Auch das Verfahren 1 BvR 957/96 betrifft eine Bestandsübertragung, aber mit der Besonderheit, dass
die Versicherten Mitglieder eines Versicherungsvereins auf Gegenseitigkeit waren. Sie blieben zwar Versicherungsnehmer,
verloren aber ihr Mitgliedschaftsrecht. Dafür sieht das Versicherungsaufsichtsgesetz
einen Ersatz durch ein Entgelt vor. Der Beschwerdeführer 2 meint, dass das festgesetzte Entgelt zu gering
war und deshalb die Bestandsübertragung nicht hätte genehmigt werden dürfen.
Die Beschwerdeführer sehen ihre Grundrechte, insbesondere das Eigentumsgrundrecht, aber auch die
Privatautonomie verletzt. Das Aufsichtsamt habe bei der Erteilung der Genehmigung ihre Belange nicht
ausreichend gewahrt. Das Amt prüfe nämlich nicht positiv, ob ihre vertraglichen Ansprüche voll befriedigt
würden, sondern nur negativ, ob ein Missstand vorliege oder die Belange der Versicherten nicht
ausreichend gewahrt würden (siehe auch Pressemitteilung Nr. 89 /2004 vom 24. September 2004).
Der Entscheidung liegen im Wesentlichen folgende Erwägungen zu Grunde:
I. Verfahren 1 BvR 782/94
Die Regelung zur Übertragung eines Bestands von Lebensversicherungsverträgen auf ein anderes Versicherungsunternehmen
ist am Maßstab von Art. 2 Abs. 1 GG (Schutz der Privatautonomie) und von Art.

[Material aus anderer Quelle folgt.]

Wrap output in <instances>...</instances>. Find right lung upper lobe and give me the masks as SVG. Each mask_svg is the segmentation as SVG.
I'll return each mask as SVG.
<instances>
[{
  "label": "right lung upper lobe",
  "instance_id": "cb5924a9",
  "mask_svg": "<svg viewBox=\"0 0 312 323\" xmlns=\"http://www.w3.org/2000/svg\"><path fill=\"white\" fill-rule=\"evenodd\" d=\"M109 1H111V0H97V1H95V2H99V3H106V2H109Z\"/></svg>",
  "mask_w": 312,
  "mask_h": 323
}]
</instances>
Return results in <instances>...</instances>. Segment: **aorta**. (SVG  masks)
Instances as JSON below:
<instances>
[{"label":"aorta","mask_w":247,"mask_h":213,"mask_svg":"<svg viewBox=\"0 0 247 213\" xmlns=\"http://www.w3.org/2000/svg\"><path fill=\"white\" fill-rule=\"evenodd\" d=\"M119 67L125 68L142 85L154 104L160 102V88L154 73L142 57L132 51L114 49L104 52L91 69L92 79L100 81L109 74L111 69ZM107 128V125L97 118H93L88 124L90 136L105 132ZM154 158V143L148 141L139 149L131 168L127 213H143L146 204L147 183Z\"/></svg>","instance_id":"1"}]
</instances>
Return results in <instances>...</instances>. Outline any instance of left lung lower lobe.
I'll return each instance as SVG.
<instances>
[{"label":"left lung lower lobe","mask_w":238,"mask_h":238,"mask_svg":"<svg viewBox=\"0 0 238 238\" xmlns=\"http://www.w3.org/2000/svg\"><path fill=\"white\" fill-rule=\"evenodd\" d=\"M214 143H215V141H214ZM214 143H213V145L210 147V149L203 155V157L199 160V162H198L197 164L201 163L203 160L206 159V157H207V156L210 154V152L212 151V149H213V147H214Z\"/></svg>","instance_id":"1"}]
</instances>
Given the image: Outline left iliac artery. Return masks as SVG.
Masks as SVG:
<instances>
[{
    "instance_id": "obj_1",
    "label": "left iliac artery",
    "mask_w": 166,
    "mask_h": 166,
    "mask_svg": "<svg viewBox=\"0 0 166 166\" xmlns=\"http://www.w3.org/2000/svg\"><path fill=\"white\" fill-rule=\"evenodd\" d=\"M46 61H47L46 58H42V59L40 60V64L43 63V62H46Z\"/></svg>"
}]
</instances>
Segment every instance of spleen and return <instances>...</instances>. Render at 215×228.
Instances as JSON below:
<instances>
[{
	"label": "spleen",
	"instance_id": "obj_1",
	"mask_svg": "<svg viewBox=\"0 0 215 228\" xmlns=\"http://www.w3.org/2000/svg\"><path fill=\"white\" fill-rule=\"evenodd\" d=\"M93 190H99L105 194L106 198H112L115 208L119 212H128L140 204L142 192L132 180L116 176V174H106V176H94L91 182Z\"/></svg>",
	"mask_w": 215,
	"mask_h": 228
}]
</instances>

14 Abs. 1 GG (Eigentumsgarantie) zu überprüfen. Diese Normen führen zu Schutzpflichten des Gesetzgebers
gegenüber den Versicherten, denen der Gesetzgeber nicht in hinreichendem Maße nachgekommen
ist.
1. Nach der gesetzlichen Regelung bedarf es für die Übertragung des Bestands von Lebensversicherungsverträgen
auf ein anderes Unternehmen nicht der Zustimmung des Versicherungsnehmers. Den
Versicherten wird durch die Bestandsübertragung ein neuer Schuldner aufgedrängt. Sie haben keine
Möglichkeit, ihre individuellen Interessen durch Einwirken auf die Bedingungen des Versicherungsübergangs privatautonom durchzusetzen. Um dieses vom Gesetzgeber selbst geschaffene Defizit auszugleichen,
verlangt Art. 2 Abs. 1 GG gesetzliche Schutzvorkehrungen.

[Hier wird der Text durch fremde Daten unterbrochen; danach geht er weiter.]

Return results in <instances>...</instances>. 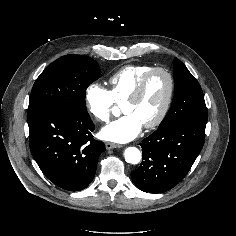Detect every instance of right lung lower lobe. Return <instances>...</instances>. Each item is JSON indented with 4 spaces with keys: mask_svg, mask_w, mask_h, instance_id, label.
I'll return each mask as SVG.
<instances>
[{
    "mask_svg": "<svg viewBox=\"0 0 236 236\" xmlns=\"http://www.w3.org/2000/svg\"><path fill=\"white\" fill-rule=\"evenodd\" d=\"M31 154L43 174L67 191H79L93 180L103 142L93 139L88 113L40 108L28 111Z\"/></svg>",
    "mask_w": 236,
    "mask_h": 236,
    "instance_id": "1",
    "label": "right lung lower lobe"
}]
</instances>
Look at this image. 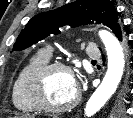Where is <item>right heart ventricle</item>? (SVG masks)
I'll return each mask as SVG.
<instances>
[{"mask_svg":"<svg viewBox=\"0 0 133 118\" xmlns=\"http://www.w3.org/2000/svg\"><path fill=\"white\" fill-rule=\"evenodd\" d=\"M50 55L42 50L33 55L18 72L12 86V103L22 113H32L37 110L28 96V80L33 72L48 63Z\"/></svg>","mask_w":133,"mask_h":118,"instance_id":"1","label":"right heart ventricle"}]
</instances>
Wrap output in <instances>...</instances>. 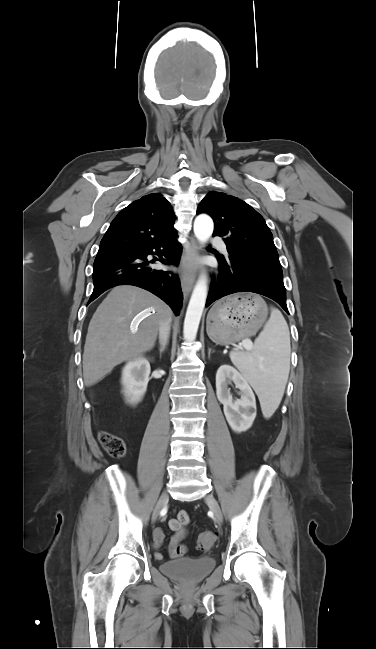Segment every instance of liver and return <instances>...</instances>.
Instances as JSON below:
<instances>
[{
	"instance_id": "obj_1",
	"label": "liver",
	"mask_w": 376,
	"mask_h": 649,
	"mask_svg": "<svg viewBox=\"0 0 376 649\" xmlns=\"http://www.w3.org/2000/svg\"><path fill=\"white\" fill-rule=\"evenodd\" d=\"M171 314L167 304L142 288L114 287L88 326L83 353L84 385L98 383L116 365L152 349L161 324Z\"/></svg>"
}]
</instances>
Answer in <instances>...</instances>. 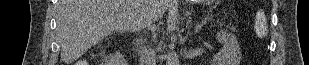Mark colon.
<instances>
[{"label": "colon", "instance_id": "colon-1", "mask_svg": "<svg viewBox=\"0 0 309 65\" xmlns=\"http://www.w3.org/2000/svg\"><path fill=\"white\" fill-rule=\"evenodd\" d=\"M255 34L258 38H265L268 31V19L263 11H259L256 14L254 23ZM82 64V63H79Z\"/></svg>", "mask_w": 309, "mask_h": 65}]
</instances>
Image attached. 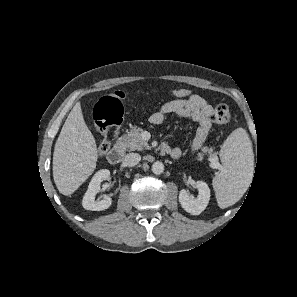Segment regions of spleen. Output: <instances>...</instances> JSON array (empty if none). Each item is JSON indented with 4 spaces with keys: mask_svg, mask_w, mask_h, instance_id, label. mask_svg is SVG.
Returning a JSON list of instances; mask_svg holds the SVG:
<instances>
[{
    "mask_svg": "<svg viewBox=\"0 0 297 297\" xmlns=\"http://www.w3.org/2000/svg\"><path fill=\"white\" fill-rule=\"evenodd\" d=\"M220 157L222 167L213 179L218 199L238 201L252 177L254 154L252 142L243 128L234 130L224 142Z\"/></svg>",
    "mask_w": 297,
    "mask_h": 297,
    "instance_id": "3e777b00",
    "label": "spleen"
}]
</instances>
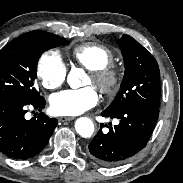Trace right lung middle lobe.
Instances as JSON below:
<instances>
[{
  "instance_id": "dd1d6c3e",
  "label": "right lung middle lobe",
  "mask_w": 183,
  "mask_h": 183,
  "mask_svg": "<svg viewBox=\"0 0 183 183\" xmlns=\"http://www.w3.org/2000/svg\"><path fill=\"white\" fill-rule=\"evenodd\" d=\"M69 41L48 32L32 31L0 50V99L37 97L36 69L40 56Z\"/></svg>"
}]
</instances>
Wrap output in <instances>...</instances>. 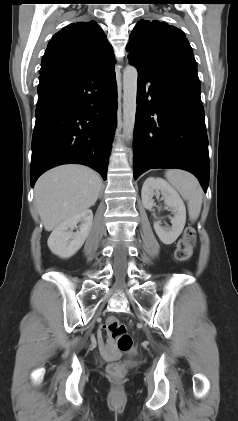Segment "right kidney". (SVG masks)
<instances>
[{
    "label": "right kidney",
    "instance_id": "1",
    "mask_svg": "<svg viewBox=\"0 0 238 421\" xmlns=\"http://www.w3.org/2000/svg\"><path fill=\"white\" fill-rule=\"evenodd\" d=\"M93 221V213L90 209L73 216L59 224L48 239V247L51 252L60 258H70L84 244L89 235ZM80 223L79 230L73 232Z\"/></svg>",
    "mask_w": 238,
    "mask_h": 421
}]
</instances>
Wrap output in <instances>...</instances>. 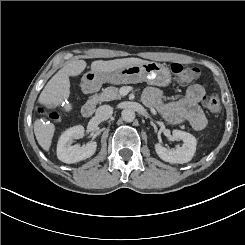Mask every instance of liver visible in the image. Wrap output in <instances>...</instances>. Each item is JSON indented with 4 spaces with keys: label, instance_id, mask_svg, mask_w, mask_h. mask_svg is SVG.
Masks as SVG:
<instances>
[{
    "label": "liver",
    "instance_id": "6515ba94",
    "mask_svg": "<svg viewBox=\"0 0 245 245\" xmlns=\"http://www.w3.org/2000/svg\"><path fill=\"white\" fill-rule=\"evenodd\" d=\"M143 62L145 61L139 58L95 61L92 63V69L94 71H110L127 65L140 64ZM85 67L86 62L84 60H76L67 64L47 83L39 97V100L45 105H51L52 103H63L69 96V75H78L82 70H84ZM34 132L39 144L45 150H48L54 132L53 124L43 125L40 121H37L34 125Z\"/></svg>",
    "mask_w": 245,
    "mask_h": 245
}]
</instances>
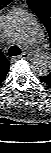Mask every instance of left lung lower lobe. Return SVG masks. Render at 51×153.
<instances>
[{
    "mask_svg": "<svg viewBox=\"0 0 51 153\" xmlns=\"http://www.w3.org/2000/svg\"><path fill=\"white\" fill-rule=\"evenodd\" d=\"M41 82L45 83L49 87H51V78H49L47 75L46 76H41L40 77Z\"/></svg>",
    "mask_w": 51,
    "mask_h": 153,
    "instance_id": "left-lung-lower-lobe-1",
    "label": "left lung lower lobe"
}]
</instances>
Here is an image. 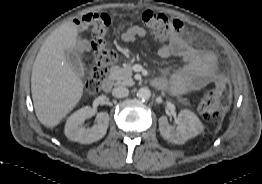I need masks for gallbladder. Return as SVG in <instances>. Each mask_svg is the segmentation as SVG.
<instances>
[{
    "label": "gallbladder",
    "mask_w": 262,
    "mask_h": 184,
    "mask_svg": "<svg viewBox=\"0 0 262 184\" xmlns=\"http://www.w3.org/2000/svg\"><path fill=\"white\" fill-rule=\"evenodd\" d=\"M66 59L70 67L72 68L73 72L77 76H84L85 67L77 53H75L74 51H67Z\"/></svg>",
    "instance_id": "gallbladder-1"
}]
</instances>
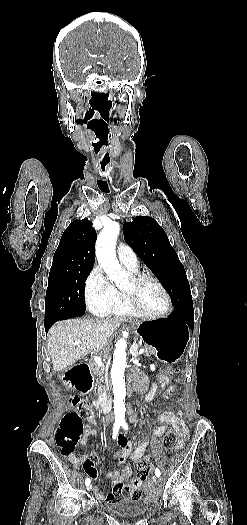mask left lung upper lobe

Eine Schutzpflicht des Gesetzgebers ergibt sich zudem aus der Eigentumsgarantie. Der Gesetzgeber ist
verpflichtet, insbesondere vorzusorgen, dass die durch die Prämienzahlungen bei dem Unternehmen geschaffenen
Vermögenswerte, die der Erfüllung der Ansprüche der Versicherten dienen, diesen erhalten
bleiben.
2. Die verfassungsrechtlichen Schutzpflichten aus Art. 2 Abs. 1 GG und Art. 14 Abs. 1 GG fordern
Sicherungen dafür, dass die durch Prämienzahlungen der Versicherungsnehmer beim Versicherer geschaffenen
Vermögenswerte im Fall von Bestandsübertragungen als Quellen für die Erwirtschaftung von
Überschüssen erhalten bleiben und den Versicherten in gleichem Umfang zugute kommen wie ohne Austausch
des Schuldners. Der Gesetzgeber hat im Versicherungsaufsichtsrecht zwar Schutzvorkehrungen
vorgesehen, aber nicht in hinreichendem Maße.

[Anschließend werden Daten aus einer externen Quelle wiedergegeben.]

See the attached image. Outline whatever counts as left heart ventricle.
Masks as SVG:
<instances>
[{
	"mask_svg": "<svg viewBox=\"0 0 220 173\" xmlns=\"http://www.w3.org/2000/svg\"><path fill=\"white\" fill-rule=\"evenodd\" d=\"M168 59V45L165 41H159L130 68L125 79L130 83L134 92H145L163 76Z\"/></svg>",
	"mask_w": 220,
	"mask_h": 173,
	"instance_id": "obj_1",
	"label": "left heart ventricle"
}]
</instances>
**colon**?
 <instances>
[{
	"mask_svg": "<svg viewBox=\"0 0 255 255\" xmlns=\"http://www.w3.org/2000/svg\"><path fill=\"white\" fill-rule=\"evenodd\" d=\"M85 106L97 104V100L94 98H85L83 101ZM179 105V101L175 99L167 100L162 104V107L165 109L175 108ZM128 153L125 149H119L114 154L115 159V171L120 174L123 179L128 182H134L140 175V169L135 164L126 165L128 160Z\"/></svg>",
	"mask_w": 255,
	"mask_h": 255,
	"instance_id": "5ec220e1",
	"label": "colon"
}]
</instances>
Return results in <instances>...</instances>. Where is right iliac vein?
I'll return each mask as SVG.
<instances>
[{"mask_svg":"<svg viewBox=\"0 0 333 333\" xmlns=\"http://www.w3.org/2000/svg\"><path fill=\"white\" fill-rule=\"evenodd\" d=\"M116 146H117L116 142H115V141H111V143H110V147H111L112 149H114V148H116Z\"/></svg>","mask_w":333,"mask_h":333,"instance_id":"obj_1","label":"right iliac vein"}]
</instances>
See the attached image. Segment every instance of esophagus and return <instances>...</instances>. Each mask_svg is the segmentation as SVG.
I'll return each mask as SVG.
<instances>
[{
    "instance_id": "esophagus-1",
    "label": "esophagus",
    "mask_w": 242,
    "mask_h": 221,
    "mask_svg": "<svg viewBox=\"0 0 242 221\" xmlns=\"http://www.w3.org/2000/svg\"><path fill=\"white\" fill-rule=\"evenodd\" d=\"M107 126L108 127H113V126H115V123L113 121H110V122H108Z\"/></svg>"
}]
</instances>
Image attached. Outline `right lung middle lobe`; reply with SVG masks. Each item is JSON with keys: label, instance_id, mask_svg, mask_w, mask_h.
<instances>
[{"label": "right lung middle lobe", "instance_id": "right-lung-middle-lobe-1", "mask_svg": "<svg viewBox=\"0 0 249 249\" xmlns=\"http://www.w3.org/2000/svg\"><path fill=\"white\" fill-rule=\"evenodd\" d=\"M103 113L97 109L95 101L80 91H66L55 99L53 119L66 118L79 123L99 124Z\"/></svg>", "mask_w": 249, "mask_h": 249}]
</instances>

Der Gesetzgeber hat die Übertragung des Bestands von Lebensversicherungsverträgen auf ein anderes
Unternehmen dem Vorbehalt einer aufsichtsbehördlichen Genehmigung unterworfen und auf diese Weise
eine besondere Verantwortung für die Wahrung der Belange der Versicherten übernommen. Im Fall der
Bestandsübertragung ist sicherzustellen, dass die Versicherten nicht schlechter gestellt werden als vorher.
Der bei der Genehmigung der Bestandsübertragung anzuwendende gesetzliche Maßstab sichert den
verfassungsrechtlich geforderten Schutz speziell der Belange der Versicherten aber nicht hinreichend.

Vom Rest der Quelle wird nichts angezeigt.